Supplied records Block Start

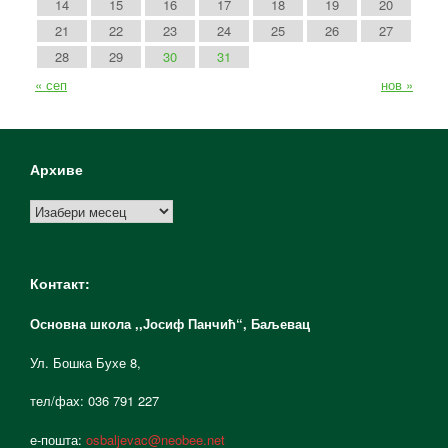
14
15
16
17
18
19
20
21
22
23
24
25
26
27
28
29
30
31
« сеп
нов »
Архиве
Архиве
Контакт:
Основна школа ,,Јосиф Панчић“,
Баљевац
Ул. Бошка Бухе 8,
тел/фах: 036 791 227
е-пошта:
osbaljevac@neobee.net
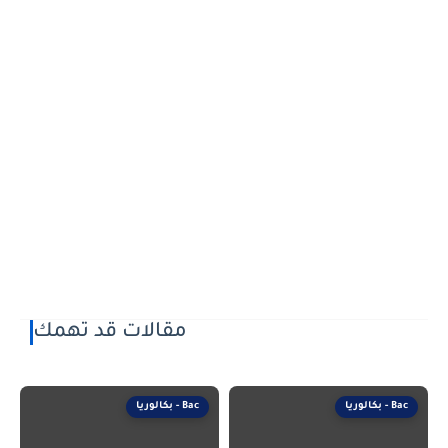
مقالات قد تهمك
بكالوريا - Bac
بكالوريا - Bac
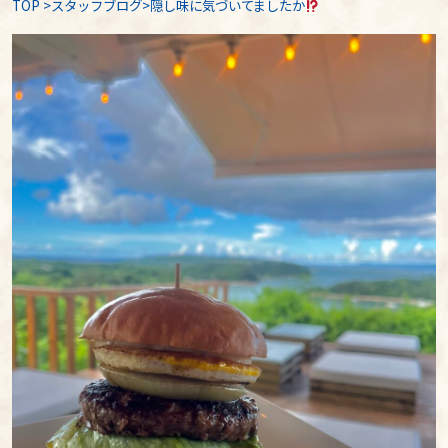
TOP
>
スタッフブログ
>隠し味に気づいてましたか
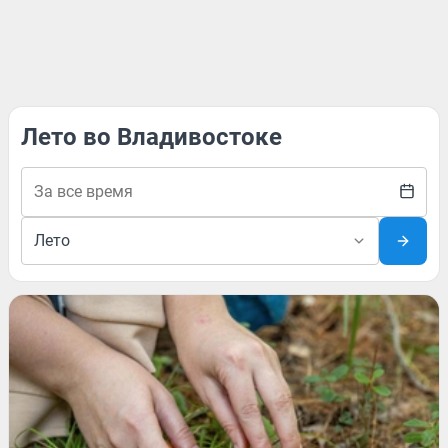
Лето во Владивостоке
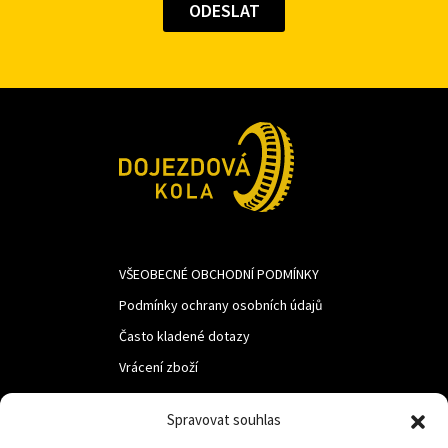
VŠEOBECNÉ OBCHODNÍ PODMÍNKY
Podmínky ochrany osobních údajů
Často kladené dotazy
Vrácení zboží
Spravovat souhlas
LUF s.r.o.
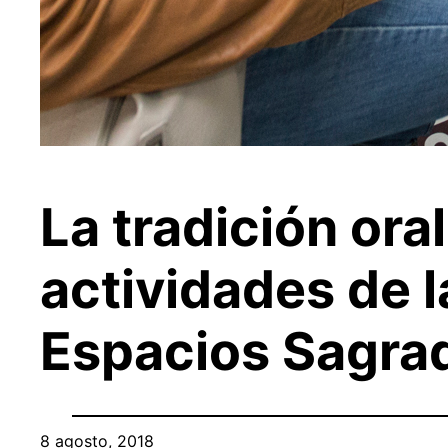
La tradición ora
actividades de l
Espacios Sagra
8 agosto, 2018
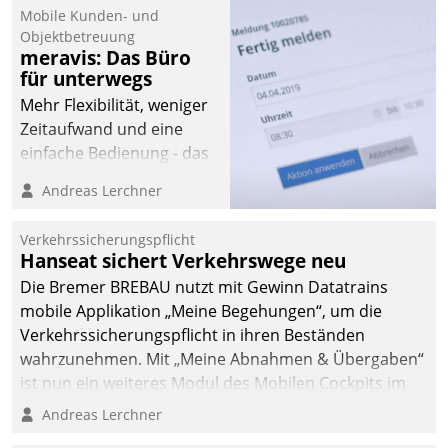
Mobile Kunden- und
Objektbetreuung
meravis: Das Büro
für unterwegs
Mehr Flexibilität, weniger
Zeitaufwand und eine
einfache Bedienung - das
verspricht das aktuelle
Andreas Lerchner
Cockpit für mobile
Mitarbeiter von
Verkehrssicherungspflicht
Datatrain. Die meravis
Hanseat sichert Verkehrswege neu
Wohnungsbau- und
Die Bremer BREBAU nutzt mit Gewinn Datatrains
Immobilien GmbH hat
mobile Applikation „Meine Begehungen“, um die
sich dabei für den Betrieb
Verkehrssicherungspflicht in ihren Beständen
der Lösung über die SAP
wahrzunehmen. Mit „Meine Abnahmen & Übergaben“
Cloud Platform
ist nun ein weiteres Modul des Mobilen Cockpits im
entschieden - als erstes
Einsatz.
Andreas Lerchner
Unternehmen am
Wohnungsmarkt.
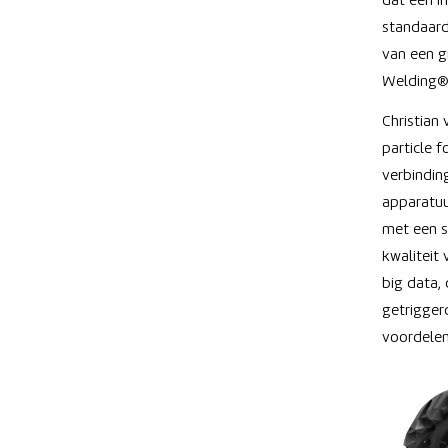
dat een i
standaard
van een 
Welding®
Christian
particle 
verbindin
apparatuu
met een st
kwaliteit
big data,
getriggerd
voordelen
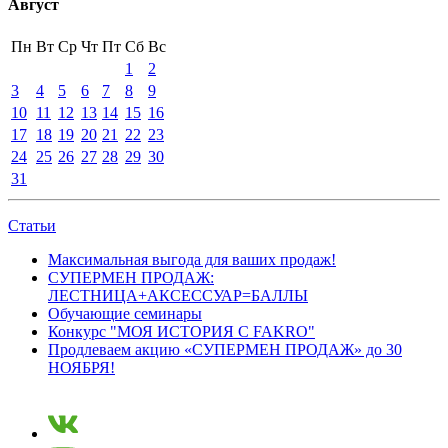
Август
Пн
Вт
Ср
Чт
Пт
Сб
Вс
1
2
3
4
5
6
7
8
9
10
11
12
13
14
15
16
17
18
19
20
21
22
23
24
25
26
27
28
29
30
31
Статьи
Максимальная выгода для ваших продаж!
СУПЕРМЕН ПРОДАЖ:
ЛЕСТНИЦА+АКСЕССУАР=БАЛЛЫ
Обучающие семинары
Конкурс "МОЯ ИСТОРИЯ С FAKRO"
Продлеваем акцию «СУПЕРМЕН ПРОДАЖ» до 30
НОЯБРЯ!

Supplied records Block End

● To do
The answer must match the entries above line for line, with the pictures dropped.

● Task solution
14
15
16
17
18
19
20
21
22
23
24
25
26
27
28
29
30
31
« сеп
нов »
Архиве
Архиве
Контакт:
Основна школа ,,Јосиф Панчић“,
Баљевац
Ул. Бошка Бухе 8,
тел/фах: 036 791 227
е-пошта:
osbaljevac@neobee.net
مقالات قد تهمك
بكالوريا - Bac
بكالوريا - Bac
TOP
>
スタッフブログ
>隠し味に気づいてましたか
Лето во Владивостоке
VŠEOBECNÉ OBCHODNÍ PODMÍNKY
Podmínky ochrany osobních údajů
Často kladené dotazy
Vrácení zboží
Spravovat souhlas
LUF s.r.o.
La tradición ora
actividades de l
Espacios Sagra
8 agosto, 2018
Mobile Kunden- und
Objektbetreuung
meravis: Das Büro
für unterwegs
Mehr Flexibilität, weniger
Zeitaufwand und eine
einfache Bedienung - das
verspricht das aktuelle
Andreas Lerchner
Cockpit für mobile
Mitarbeiter von
Verkehrssicherungspflicht
Datatrain. Die meravis
Hanseat sichert Verkehrswege neu
Wohnungsbau- und
Die Bremer BREBAU nutzt mit Gewinn Datatrains
Immobilien GmbH hat
mobile Applikation „Meine Begehungen“, um die
sich dabei für den Betrieb
Verkehrssicherungspflicht in ihren Beständen
der Lösung über die SAP
wahrzunehmen. Mit „Meine Abnahmen & Übergaben“
Cloud Platform
ist nun ein weiteres Modul des Mobilen Cockpits im
entschieden - als erstes
Einsatz.
Andreas Lerchner
Unternehmen am
Wohnungsmarkt.
dat een i
standaard
van een 
Welding®
Christian
particle 
verbindin
apparatuu
met een st
kwaliteit
big data,
getriggerd
voordelen
Август
Пн
Вт
Ср
Чт
Пт
Сб
Вс
1
2
3
4
5
6
7
8
9
10
11
12
13
14
15
16
17
18
19
20
21
22
23
24
25
26
27
28
29
30
31
Статьи
Максимальная выгода для ваших продаж!
СУПЕРМЕН ПРОДАЖ:
ЛЕСТНИЦА+АКСЕССУАР=БАЛЛЫ
Обучающие семинары
Конкурс "МОЯ ИСТОРИЯ С FAKRO"
Продлеваем акцию «СУПЕРМЕН ПРОДАЖ» до 30
НОЯБРЯ!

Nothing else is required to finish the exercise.